→ Work order: Wherever a line holds the word "Bloomingville", copy that line from the data.

→ Entries supplied:
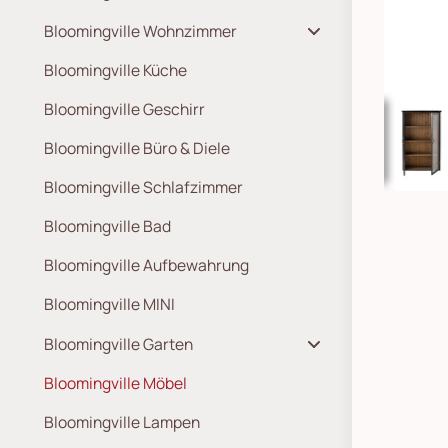
Bloomingville Wohnzimmer
Bloomingville Küche
Bloomingville Geschirr
Bloomingville Büro & Diele
Bloomingville Schlafzimmer
Bloomingville Bad
Bloomingville Aufbewahrung
Bloomingville MINI
Bloomingville Garten
Bloomingville Möbel
Bloomingville Lampen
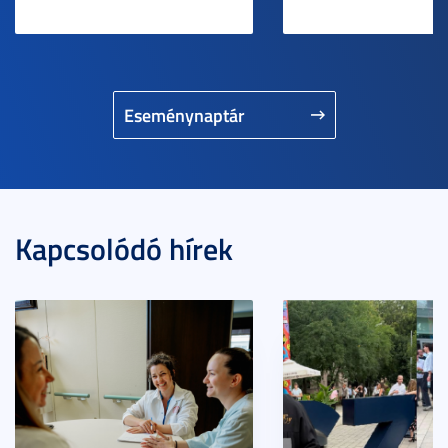
Eseménynaptár
Kapcsolódó hírek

→ The completed task:
Bloomingville Wohnzimmer
Bloomingville Küche
Bloomingville Geschirr
Bloomingville Büro & Diele
Bloomingville Schlafzimmer
Bloomingville Bad
Bloomingville Aufbewahrung
Bloomingville MINI
Bloomingville Garten
Bloomingville Möbel
Bloomingville Lampen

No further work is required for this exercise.